En la etapa de la producción hay que extender la figura europea de garantía de empleo para toda persona que quiera trabajar y tenga las condiciones para hacerlo. Una garantía financiada centralmente y desarrollada localmente. En esta etapa la cercanía entre empleadores y trabajadores es esencial para el éxito de las políticas activas de empleo. Y también para ampliar la formación dual profesional y universitaria. La formación dual es la celestina que necesita la economía española para emparejar la necesidad de las personas de tener buenos empleos con la necesidad de las empresas de tener buenos trabajadores. La etapa de la producción es también el lugar adecuado para que empresas y trabajadores dialoguen y acuerden cómo utilizar las nuevas tecnologías para capacitar a los trabajadores y aumentar su productividad, no para sustituirlos. Necesitamos además una política industrial para los servicios que mejore la productividad de los trabajadores de estos sectores. Otras políticas deben orientarse al empleo, como comienza a ocurrir con la política de competencia europea. El empleo de los trabajadores y no solo el bienestar de los consumidores ha de ser el santo y seña de todas las políticas.

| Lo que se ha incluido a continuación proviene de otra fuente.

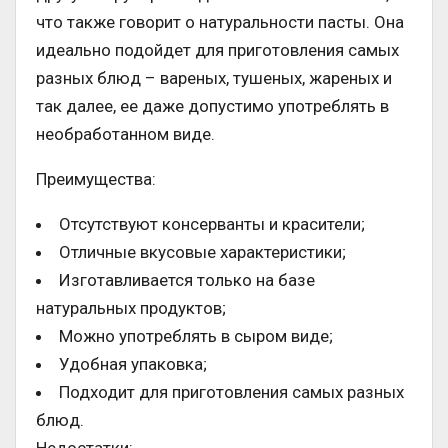
что также говорит о натуральности пасты. Она
идеально подойдет для приготовления самых
разных блюд – вареных, тушеных, жареных и
так далее, ее даже допустимо употреблять в
необработанном виде.
Преимущества:
Отсутствуют консерванты и красители;
Отличные вкусовые характеристики;
Изготавливается только на базе
натуральных продуктов;
Можно употреблять в сыром виде;
Удобная упаковка;
Подходит для приготовления самых разных
блюд.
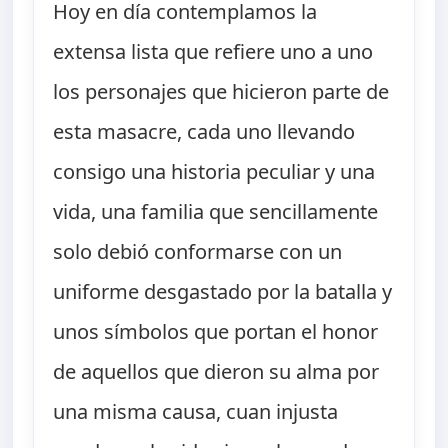
Hoy en día contemplamos la
extensa lista que refiere uno a uno
los personajes que hicieron parte de
esta masacre, cada uno llevando
consigo una historia peculiar y una
vida, una familia que sencillamente
solo debió conformarse con un
uniforme desgastado por la batalla y
unos símbolos que portan el honor
de aquellos que dieron su alma por
una misma causa, cuan injusta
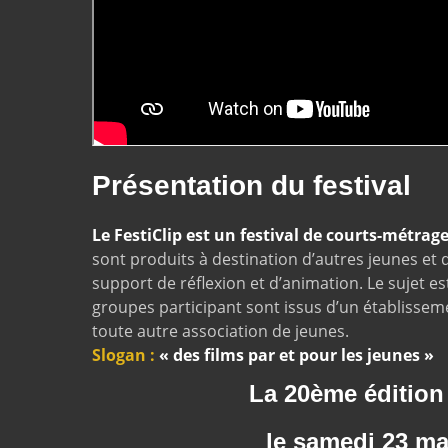
Présentation du festival
Le FestiClip est un festival de courts-métrage
sont produits à destination d’autres jeunes et
support de réflexion et d’animation. Le sujet est
groupes participant sont issus d’un établissem
toute autre association de jeunes.
Slogan :
« des films par et pour les jeunes »
La 20ème édition 
le samedi 23 m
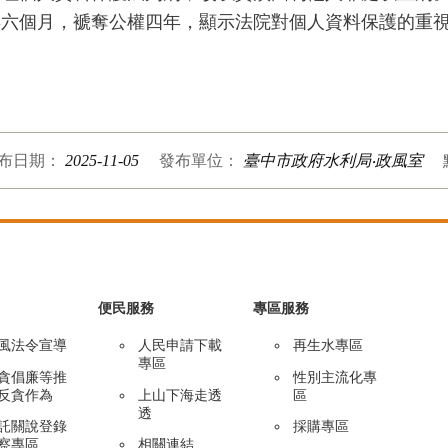
年六個月，褫奪公權四年，顯示法院對個人資料保護的重
布日期：
2025-11-05
發布單位：
臺中市政府水利局‧政風室
便民服務
專區服務
風法令宣導
人民申請下載
再生水專區
專區
貪倡廉等推
性別主流化專
反貪作為
上山下海走透
區
透
託關說登錄
採購專區
察專區
相關連結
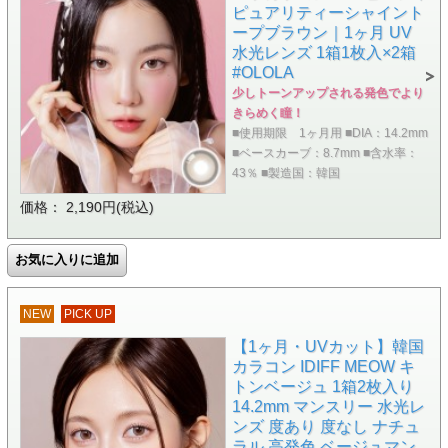
ピュアリティーシャイント
ープブラウン｜1ヶ月 UV
水光レンズ 1箱1枚入×2箱
#OLOLA
少しトーンアップされる発色でより
きらめく瞳！
■使用期限 1ヶ月用 ■DIA：14.2mm
■ベースカーブ：8.7mm ■含水率：
43％ ■製造国：韓国
価格： 2,190円(税込)
NEW
PICK UP
【1ヶ月・UVカット】韓国
カラコン IDIFF MEOW キ
トンベージュ 1箱2枚入り
14.2mm マンスリー 水光レ
ンズ 度あり 度なし ナチュ
ラル 高発色 ベージュマン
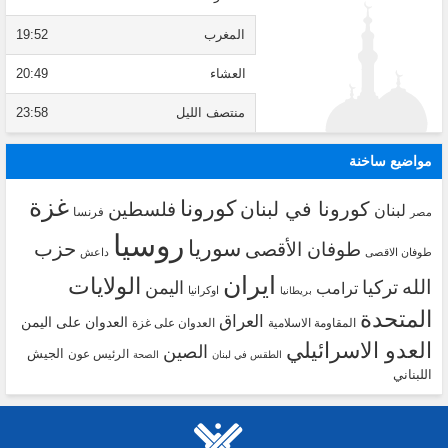
المغرب
19:52
العشاء
20:49
منتصف الليل
23:58
مواضيع ساخنة
غزة
كورونا
كورونا في لبنان
فلسطين
لبنان
فرنسا
مصر
روسيا
سوريا
حزب
طوفان الأقصى
طوفان الاقصى
داعش
ايران
الولايات
الله
تركيا
اليمن
ترامب
اوكرانيا
بريطانيا
المتحدة
العراق
العدوان على اليمن
المقاومة الاسلامية
العدوان على غزة
العدو الاسرائيلي
الصين
الجيش
الرئيس عون
الطقس في لبنان
الصحة
اللبناني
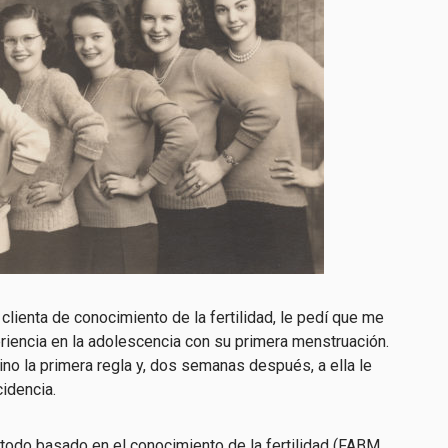
clienta de conocimiento de la fertilidad, le pedí que me
iencia en la adolescencia con su primera menstruación.
no la primera regla y, dos semanas después, a ella le
cidencia.
do basado en el conocimiento de la fertilidad (FABM,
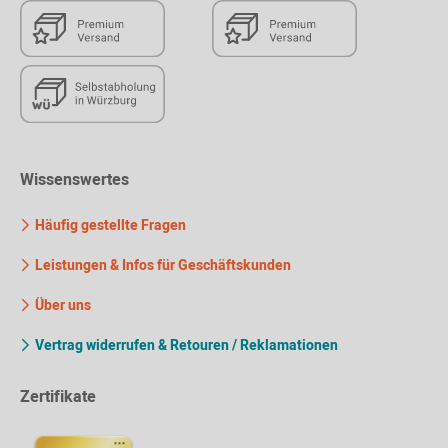
Wissenswertes
Häufig gestellte Fragen
Leistungen & Infos für Geschäftskunden
Über uns
Vertrag widerrufen & Retouren / Reklamationen
Zertifikate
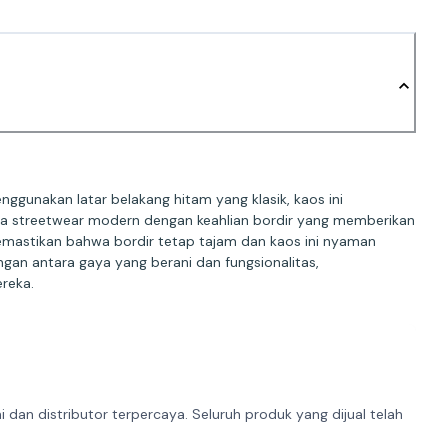
gunakan latar belakang hitam yang klasik, kaos ini
ika streetwear modern dengan keahlian bordir yang memberikan
memastikan bahwa bordir tetap tajam dan kaos ini nyaman
gan antara gaya yang berani dan fungsionalitas,
reka.
dan distributor terpercaya. Seluruh produk yang dijual telah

Pero no será fácil. Desde Adam Smith, la Economía tiene su punto ciego en el empleo. Su fin es maximizar el bienestar de los consumidores, no el empleo de los trabajadores. Los economistas ven el empleo como una derivada del crecimiento: si la economía crece, tarde o temprano habrá empleo para todos. Es una falacia. Este punto ciego de la Economía ayuda a explicar los motivos por los que la pérdida de buenos empleos y de capacidad industrial durante la desindustrialización de finales de siglo no fue vista como un problema social y económico. Con dolor, ahora lo sabemos. La reindustrialización y el empleo han vuelto a ser objetivos prioritarios de Europa.

¿Es ilusorio construir una política de la esperanza centrada en el empleo en unos tiempos tan convulsos y pesimistas como los que vivimos? Lo tentador es dejarse llevar por el fatalismo de pensar que todo va ir a peor. Pero hay que resistir este pesimismo. La filosofía, la religión, la literatura o la poesía enseñan que lo malo puede traer lo bueno. Me gusta citar al poeta alemán Friedrich Hölderlin cuando en su poema Patmos dice que “más allí donde hay peligro, crece / también lo salvador”.

Por otra parte, la evocación de la historia nos es útil para luchar contra la desesperanza. En medio de la II Guerra Mundial, cuando el pesimismo llevaba a pensar que todo iría a peor, las democracias, mediante coaliciones variables, fueron capaces de construir un nuevo contrato social que acabó con la inseguridad económica y trajo los llamados “Treinta Gloriosos”. Hoy, la pandemia, la guerra, la rivalidad geopolítica y la amenaza totalitaria están creando un nuevo Zeigeist, un clima social y político que favorece coaliciones sociales y políticas para ensamblar las piezas de un contrato social democrático basado en los buenos empleos, que permita luchar contra la desesperanza y la tentación totalitaria.